Also, was kannst Du ihm denn an Bauteilen überlassen? Auf jeden Fall Gehäuse?

Es ginge auch so was wie der AMD-PC in dem oben genannten Artikel, als Board kann man ein günstigeres nehmen, und bei der Grafikkarte wie gesagt auch eine AMD 6770, dann reicht auch ein kleineres Netzteil.


----------



## svd (11. Juli 2012)

Wenn es wirklich so günstig als möglich sein soll, empfiehlt sich trotzdem ein Intel System.

Der "Pentium G630" ist ein sehr feiner Arbeitsprozessor. Mit der richtigen Grafikkarte schafft dieser Doppelkerner, siehe hier, auch Battlefield 3 (SP) auf Ultra... (Sorry, "schwächer" geht es für unter 55€ echt nicht.  )

Dazu ein zB simples µATX Board (hoppla, falls WLAN "Karte" auf notwendigen Slot achten!) für knapp 40€ und günstigen DDR3 RAM für 33€ (es reichen aber auch 4GB für <18€).

Noch ein günstiges Netzteil (40€), als Grafikkarte eine gebrauchte HD5770 für 50€ ersteigern, oder, wenn es das Budget zulässt, sogar eine HD6870.

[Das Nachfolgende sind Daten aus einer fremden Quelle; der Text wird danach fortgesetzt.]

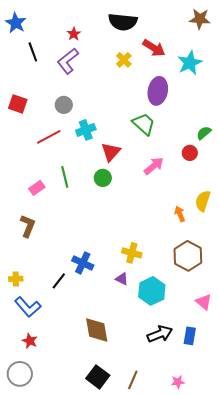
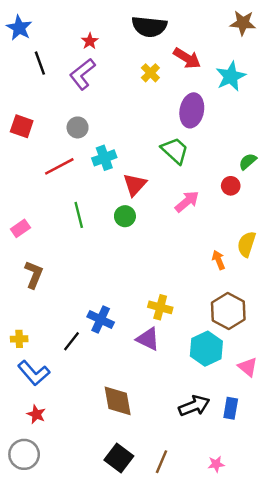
pink rectangle: (37, 188) -> (20, 228), moved
purple triangle: (122, 279) -> (148, 339), size x1.5
cyan hexagon: (152, 291) -> (206, 349), moved

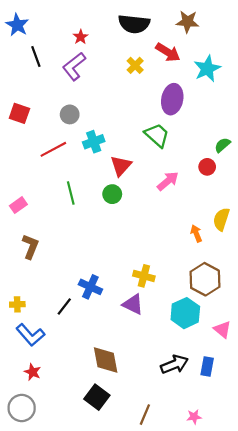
brown star: (243, 23) -> (188, 22), moved
black square: (119, 458) -> (97, 397), moved

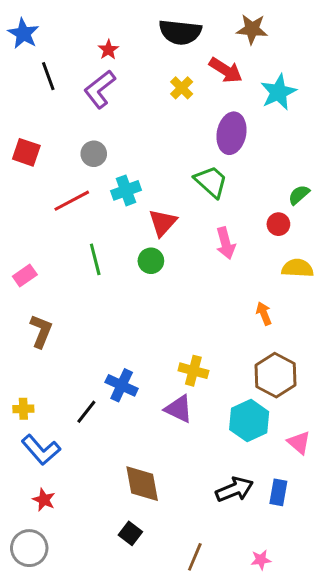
pink arrow: (168, 181) -> (226, 243), turned 115
yellow semicircle: (221, 219) -> (297, 268), moved, turned 75
black square: (97, 397) -> (130, 533), size x0.7

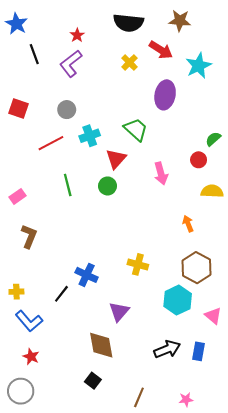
green trapezoid: (211, 182) -> (136, 129), moved
purple triangle: (179, 409) -> (119, 312), moved, turned 45

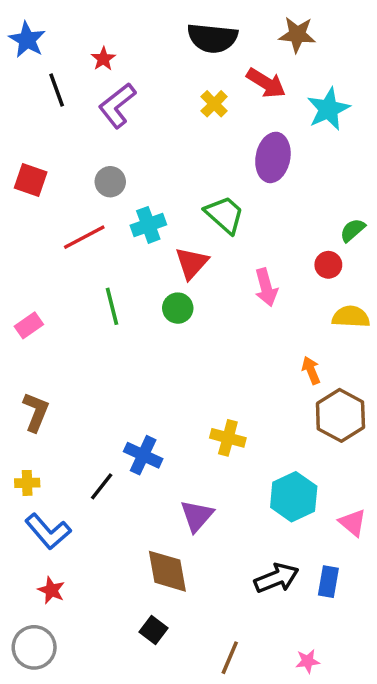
red star: (77, 35) -> (103, 59), moved
brown L-shape: (29, 236) -> (36, 412), moved
brown hexagon: (196, 268) -> (340, 415), moved

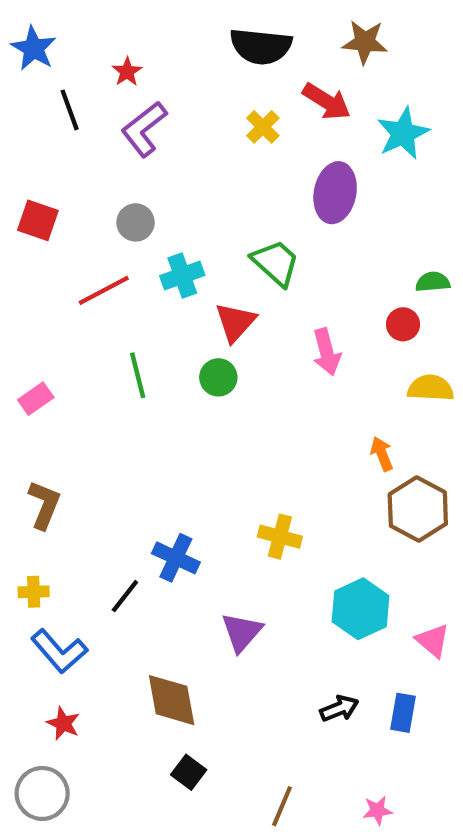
green semicircle: (353, 230) -> (433, 282), turned 36
brown diamond: (167, 571) -> (172, 700), moved
black arrow: (276, 578) -> (339, 709), size x0.7

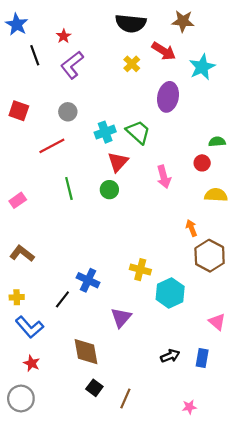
cyan cross: (182, 276) -> (105, 132), moved
brown L-shape: (44, 505) -> (22, 254), turned -75
cyan hexagon: (361, 609) -> (170, 293), moved
brown line: (282, 806) -> (125, 398), moved

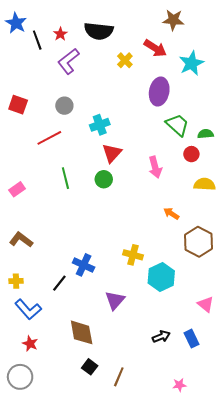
black semicircle: (131, 23) -> (99, 31), moved
black line: (35, 55) -> (37, 40), moved
green trapezoid: (138, 132) -> (177, 125), moved
orange arrow: (191, 228) -> (171, 214), moved, turned -35
blue rectangle: (202, 358) -> (191, 339), turned -36

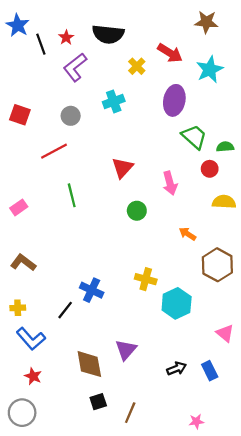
brown star: (173, 20) -> (206, 22), moved
cyan cross: (100, 125) -> (114, 101), moved
green circle: (104, 179) -> (137, 211), moved
purple triangle: (115, 300) -> (126, 350), moved
black square: (90, 367) -> (98, 402), turned 35

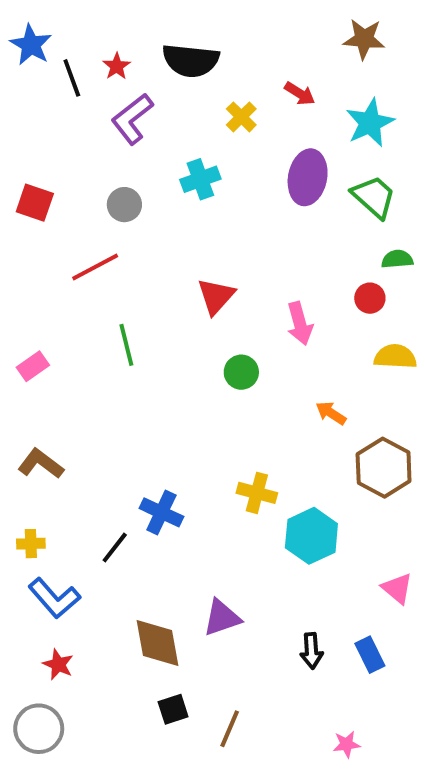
red arrow: (170, 53) -> (300, 94), size x0.7
green trapezoid: (194, 137) -> (374, 197), moved
purple triangle: (126, 350) -> (222, 618), turned 30
black arrow: (177, 369) -> (311, 651), turned 108

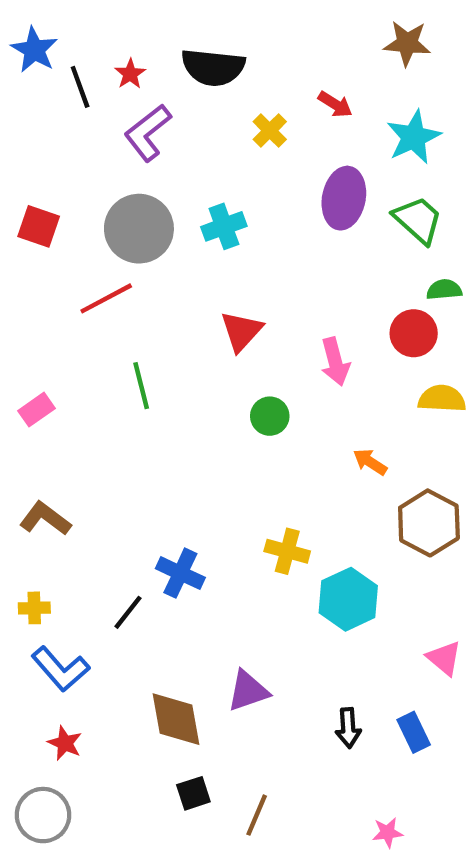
cyan cross: (200, 179) -> (224, 226), moved
gray circle: (124, 205) -> (139, 229), size x1.8
red circle: (370, 298) -> (414, 333), size x1.4

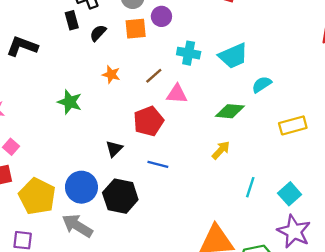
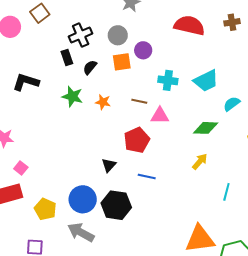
brown line: (154, 76) -> (139, 101), turned 56
green star: (70, 102) -> (72, 96), moved
yellow pentagon: (37, 196) -> (45, 209), size x0.7

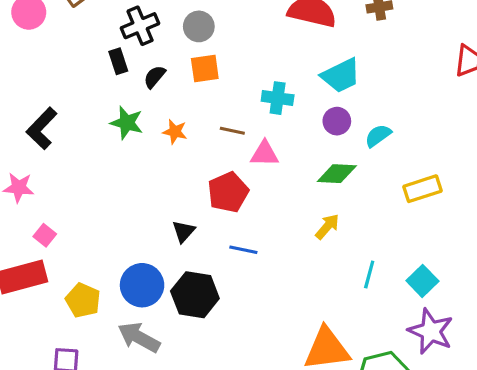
purple circle: (143, 50) -> (337, 121), moved
cyan trapezoid: (206, 81) -> (341, 75), moved
black L-shape: (26, 82) -> (42, 128), moved, turned -64

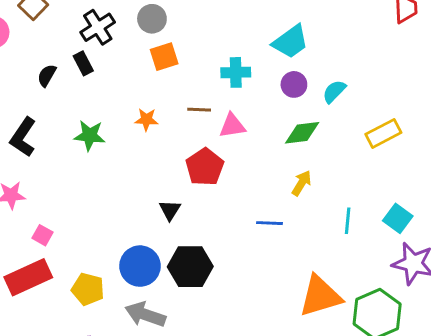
black semicircle: (155, 77) -> (47, 75), moved
green star: (127, 123) -> (90, 135), moved
blue line: (243, 250) -> (269, 223), moved

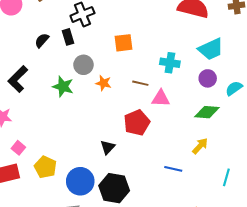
gray circle: (152, 19) -> (83, 65), moved
yellow pentagon: (88, 289) -> (45, 167), moved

Wären wir ca. bei 200-220€, bleiben knapp 200 für Gehäuse, Festplatte und Laufwerk. Das müsste sich locker ausgehen.


----------



## hell046 (15. Juli 2012)

Hört sich schonmal ganz gut an. 

Vielleicht solle ich den Preisraum nochmal etwas eingrenzen. Sagen wir mal 300€. Was würde man damit nach meinen Vorgaben am besten zusammenstellen können. Ich fände ein normales Atx Mainboard garnicht mal schlecht aber wenn man da auch ein kleineres bekommt das gut ist ist mir das auch recht. 

Warum seid ihr gegen die AMD Prozessoren? Ich finde sie eigentlich recht günstig und sehr leistungsstark für den Preis.

Beim Netzteil wären konkrete Vorschläge auch sehr nett, da ich dort nie weiß was gut ist und ausreicht. Am besten mit Kabel Managment, da kann man den Innenraum im PC immer schön sauber halten und hat keinen Kabelsalat. 

Danke nochmal für die Vorschläge.


----------



## svd (15. Juli 2012)

Gegen AMD Prozessoren gibt es normal nichts einzuwenden. 
Derzeit bekommst du von Intel für das gleiche Geld mehr Leistung. Ist so. 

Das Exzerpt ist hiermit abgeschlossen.